Un altro caso è scoppiato a Hollywood: Louis C.K. è stato accusato di molestie da cinque colleghe. Il comico ha confermato la veridicità delle accuse e ha risposto con una lunga lettera di cui vi riportiamo la traduzione.
Louis C.K e le dinamiche di potere a Hollywood
Come sapete, Louis C.K. non è il primo ad essere accusato e siamo sicuri che non sarà l’ultimo. Però è il primo che nella sua risposta va a toccare il fulcro della questione: il potere.*
Lo abbiamo già detto in passato: il problema principale che dobbiamo affrontare è l’intero sistema che perdona e condona e chiude un occhio di fronte alle molestie, e che rende difficile la denuncia e ci induce a non credere alle vittime. La serie di rivelazioni e denunce che sta accadendo adesso non è né una “caccia alle streghe” né un delirio collettivo: semplicemente si è scoperchiata una scatola che conteneva il segreto di Pulcinella, e le persone che hanno trovato il coraggio di parlare ne stanno infondendo ad altri che devono ancora farlo.
Vi riportiamo la risposta di Louis C.K. non perché pensiamo che le sue scuse lo giustifichino in qualche modo – non lo pensa nemmeno lui del resto – ma perché ci interessa il peso che ha la sua analisi di questi giochi di potere nel momento in cui è lui ad approfittarsi del suo stesso potere.
*Puntualizziamo comunque che, formalmente, non ha chiesto scusa a nessuno.
La conferma delle accuse nel comunicato stampa
Voglio parlare delle storie raccontate al New York Times da cinque donne: Abby, Rebecca, Dana e Julia che si sono sentite a proprio agio nel dare i propri nomi, e una che invece è rimasta anonima.

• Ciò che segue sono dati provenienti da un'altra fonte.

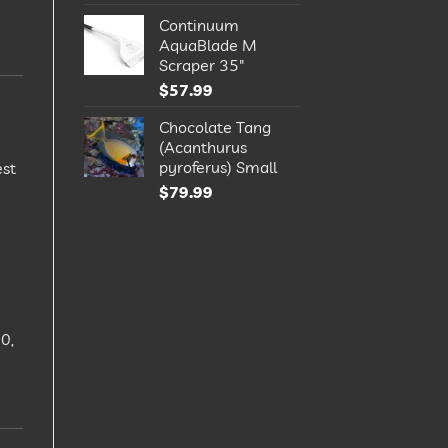
Continuum
AquaBlade M
Scraper 35"
$
57.99
Chocolate Tang
(Acanthurus
pyroferus) Small
est
$
79.99
0,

Queste storie sono vere. All’epoca mi dicevo che quello che facevo non era sbagliato perché non ho mai mostrato il mio pene a una donna senza chiedere prima se potessi farlo – cosa che rimane vera. Una cosa però ho capito più tardi – troppo tardi – e cioè che quando hai potere su una persona, chiederle di guardare il tuo pene non è una semplice domanda. È una situazione complicata. Il potere che avevo su queste donne era che provavano ammirazione per me. E ho gestito questo potere irresponsabilmente.
Provo rimorso per le mie azioni. E ho cercato di imparare dai miei errori. E di scapparne. Ora sono consapevole dell’entità dell’impatto delle mie azioni. Ho scoperto ieri quanto io abbia fatto sì che queste donne che mi ammiravano si sentissero male riguardo se stesse e diffidenti nei confronti di uomini che non le avrebbero mai messe in situazioni simili. Ho anche approfittato del fatto che ero ampiamente ammirato nella mia e nella loro comunità, cosa che impediva loro di condividere la loro storia, e rendeva loro il tutto ancora più difficile perché le persone che mi apprezzavano non volevano ascoltarle. Non pensavo di essere la causa di tutto questo perché la mia posizione mi permetteva di non pensarci.
Non c’è niente di cui io riesca a perdonarmi. E devo riconciliarmi con chi sono – cosa che comunque è niente rispetto a quello che ho fatto passare loro. Vorrei aver risposto alla loro ammirazione essendo un buon esempio di uomo e aver dato loro indicazioni come comico, anche perché ammiravo il loro lavoro.
Il più grande rimorso con cui vivere è che si ha ferito qualcuno. E riesco a malapena a comprendere la portata di quello che ho causato loro. Sarei negligente se non parlassi del dolore che ho causato alle persone con cui lavoro e ho lavorato, le cui vite professionali e personali sono state toccate da tutto questo, inclusi i miei progetti attuali: il cast e la troupe di “Better Things”, “Baskets”, “The Cops”, “One Mississippi” e “I Love You Daddy”. Mi pento amaramente del fatto che tutto questo abbia messo in cattiva luce il mio manager Dave Becky che ha solo cercato di fare da mediatore nella situazione che ho causato io. Ho portato angoscia e difficoltà alle persone di FX che mi hanno dato così tanto, e a The Orchard, che ha dato una possibilità al mio film, e tutte le altre entità che hanno scommesso su di me negli anni. Ho causato dolore alla mia famiglia, ai miei amici, ai miei figli e alla loro madre.
Per una volta delle vere scuse almeno. Niente giustificazioni, niente dichiarazioni nonsense. Spero che anche per le vittime sia un minimo di conforto, ma mi sembra un passo avanti nell’individuare i problemi degli abusi sul lavoro dandogli il loro vero nome.
Veramente nell’articolo si legge: “*Puntualizziamo comunque che, formalmente, non ha chiesto scusa a nessuno.”